The Etiquette of a Major Incident Call
-
Basic telephone etiquette, including:
-
Not placing the call on hold
-
Muting the phone line while not speaking (to prevent background noise)
-
Speaking in a language commonly understood by everyone on the call
-
No side-chats
-
Polite and professional tone
-
Identify yourself every time you join and leave the bridge
-
-
Punctuality, joining bridge call as soon as required
-
Avoid blaming anyone for the incident
-
When providing status updates, keep in mind that everyone who joins a major incident call is not a technical expert
-
Do not take remarks personally; focus on resolution instead
-
When required, escalate the matter to higher-level leaders and seek their support
As Kurt Masur, famous German musician and conductor said, “you have to change your mind with every orchestra because every orchestra has a different character.” So is the case with major incident calls: each one is different.
Conclusion
The practice of major incident management has to be developed by investing resources, training people, and creating career paths for practitioners. When a fire in a building is doused, everyone is busy thanking the firefighters. Who is thanking the fire-engine driver for bringing them to the spot?
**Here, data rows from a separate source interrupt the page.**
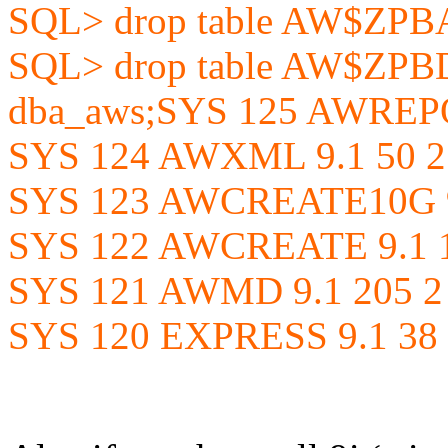
SQL> drop table AW$ZP
SQL> drop table AW$ZPBD
dba_aws;SYS 125 AWREPO
SYS 124 AWXML 9.1 50 2
SYS 123 AWCREATE10G 9
SYS 122 AWCREATE 9.1 1
SYS 121 AWMD 9.1 205 2
SYS 120 EXPRESS 9.1 38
Organizations have a tendency to see technical experts as key contributors in resolving major incidents. In the process, incident managers and their work are overlooked by senior management. Most CIOs know that MIMs are crucial for keeping the IT estate free from disruption, and therefore recognize their contributions. They are also sure to empower MIMs to take critical decisions and drive teams for closure. They know that because of the relentless work of MIMs, they are better able to sleep peacefully at night.
[The views expressed by the author are his personal views and do not represent his organization.]